Despite the heavy atmosphere, Olive shook her head with a soft laugh and leaned back on the sofa. She didn't mind Rhett's words at all. No matter how far from his husband Rhett was, he would never say such things in a normal situation. The elder man could be blunt at times, but not to that point when two people he cared about, like his own grandchildren, were mere days away from their deaths.

"He's right, though," said Olive, turning to look at Finnick. "So, what's our strategy?"

Finnick stared at her with a straight face, his eyes tracing a pattern from hers to her smile. "We stick to the plan." A cocky smile played across his face, trying to hide the knowing look in his eyes. "Ally with the current Capitol favourites and survive the first few days with them. After that, we'll see."

"Alright, sounds good."

Midnight made its presence earlier than expected, but didn't bother Olive as much as the previous days. She lay in bed, eyes closed and ready to sleep, while listening to Finnick's paused breathing. There was nothing in the world better than that sound; knowing he was still alive and unharmed by her side was all the comfort she needed. No weird plans which she still couldn't fully comprehend would dim her resolve.

Plan or no plan, Finnick would not lose his life for others to win the Games if she could do something about it. As long as he survived, any riot or revolt would be perfectly welcome. And she was sure he had something in mind as well, only not for himself. Whatever deal he had done would be like any other until that day; to keep their loved ones alive.

The idea that everything somehow revolved around Katniss and Peeta, though they seemed as clueless about it as possible, was strangely on point with her diary's entry. It made sense, in a way. Katniss and Peeta's survival had become the spark that lit the riot's fire. The reason people were even daring to protest.

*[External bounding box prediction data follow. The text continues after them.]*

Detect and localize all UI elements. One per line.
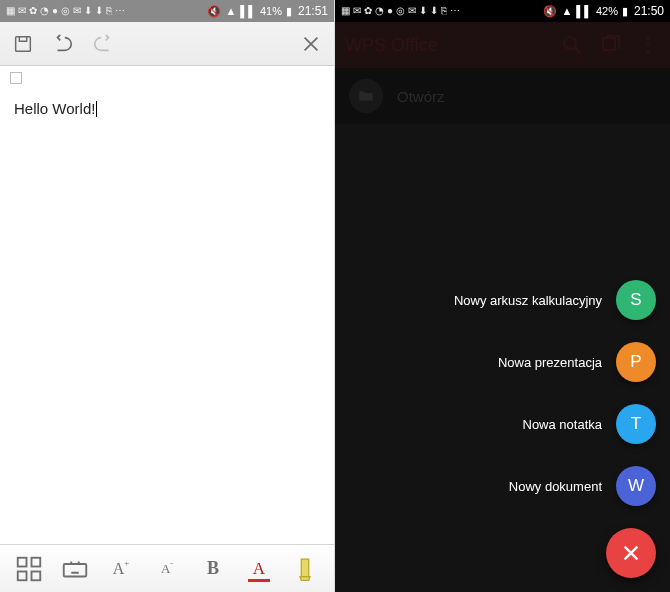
presentation-icon[interactable]: P (616, 342, 656, 382)
document-icon[interactable]: W (616, 466, 656, 506)
svg-rect-0 (16, 36, 31, 51)
font-decrease-button[interactable]: A- (152, 554, 182, 584)
svg-rect-3 (18, 571, 27, 580)
save-icon[interactable] (10, 31, 36, 57)
fab-item-note[interactable]: Nowa notatka T (523, 404, 657, 444)
battery-text: 41% (260, 5, 282, 17)
fab-label: Nowy dokument (509, 479, 602, 494)
status-notif-icons: ▦✉✿◔●◎✉⬇⬇⎘⋯ (6, 6, 125, 16)
text-cursor (96, 101, 97, 117)
mute-icon: 🔇 (543, 5, 557, 18)
note-icon[interactable]: T (616, 404, 656, 444)
svg-rect-5 (64, 564, 87, 577)
spreadsheet-icon[interactable]: S (616, 280, 656, 320)
fab-item-presentation[interactable]: Nowa prezentacja P (498, 342, 656, 382)
signal-icon: ▌▌ (576, 5, 592, 17)
top-toolbar (0, 22, 334, 66)
signal-icon: ▌▌ (240, 5, 256, 17)
undo-icon[interactable] (50, 31, 76, 57)
battery-icon: ▮ (286, 5, 292, 18)
fab-stack: Nowy arkusz kalkulacyjny S Nowa prezenta… (454, 280, 656, 578)
document-text[interactable]: Hello World! (14, 100, 320, 117)
bold-button[interactable]: B (198, 554, 228, 584)
svg-rect-4 (32, 571, 41, 580)
fab-label: Nowa prezentacja (498, 355, 602, 370)
svg-rect-2 (32, 557, 41, 566)
fab-label: Nowy arkusz kalkulacyjny (454, 293, 602, 308)
screen-left-editor: ▦✉✿◔●◎✉⬇⬇⎘⋯ 🔇 ▲ ▌▌ 41% ▮ 21:51 Hello Wor… (0, 0, 335, 592)
doc-corner-icon (10, 72, 22, 84)
svg-rect-1 (18, 557, 27, 566)
fab-close-button[interactable] (606, 528, 656, 578)
font-increase-button[interactable]: A+ (106, 554, 136, 584)
close-icon[interactable] (298, 31, 324, 57)
screen-right-wps: ▦✉✿◔●◎✉⬇⬇⎘⋯ 🔇 ▲ ▌▌ 42% ▮ 21:50 WPS Offic… (335, 0, 670, 592)
status-bar: ▦✉✿◔●◎✉⬇⬇⎘⋯ 🔇 ▲ ▌▌ 41% ▮ 21:51 (0, 0, 334, 22)
battery-icon: ▮ (622, 5, 628, 18)
status-right: 🔇 ▲ ▌▌ 41% ▮ 21:51 (207, 4, 328, 18)
highlight-button[interactable] (290, 554, 320, 584)
fab-label: Nowa notatka (523, 417, 603, 432)
apps-icon[interactable] (14, 554, 44, 584)
fab-item-spreadsheet[interactable]: Nowy arkusz kalkulacyjny S (454, 280, 656, 320)
clock-text: 21:50 (634, 4, 664, 18)
status-bar: ▦✉✿◔●◎✉⬇⬇⎘⋯ 🔇 ▲ ▌▌ 42% ▮ 21:50 (335, 0, 670, 22)
fab-item-document[interactable]: Nowy dokument W (509, 466, 656, 506)
editor-canvas[interactable]: Hello World! (0, 66, 334, 544)
status-notif-icons: ▦✉✿◔●◎✉⬇⬇⎘⋯ (341, 6, 460, 16)
bottom-toolbar: A+ A- B A (0, 544, 334, 592)
font-color-button[interactable]: A (244, 554, 274, 584)
status-right: 🔇 ▲ ▌▌ 42% ▮ 21:50 (543, 4, 664, 18)
mute-icon: 🔇 (207, 5, 221, 18)
wifi-icon: ▲ (561, 5, 572, 17)
clock-text: 21:51 (298, 4, 328, 18)
keyboard-icon[interactable] (60, 554, 90, 584)
wifi-icon: ▲ (225, 5, 236, 17)
battery-text: 42% (596, 5, 618, 17)
redo-icon[interactable] (90, 31, 116, 57)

A light lit in her own mind, providing her with a gift that hadn't been granted to her in months; a memory.

"Dad," said a much younger version of Theo's voice, "did mum have nightmares?"

Two other phrases were exchanged, but she couldn't quite catch what they said. Only the last bit of information was clear enough to make it through the messiness of her mind.

"War, loss, rebellion… many bad things we better hope never happen."

It happened. Olive realised, her eyes snapping open to check her surroundings, as if anybody would have access to her thoughts. Mum's nightmares will come true. There will be a rebellion.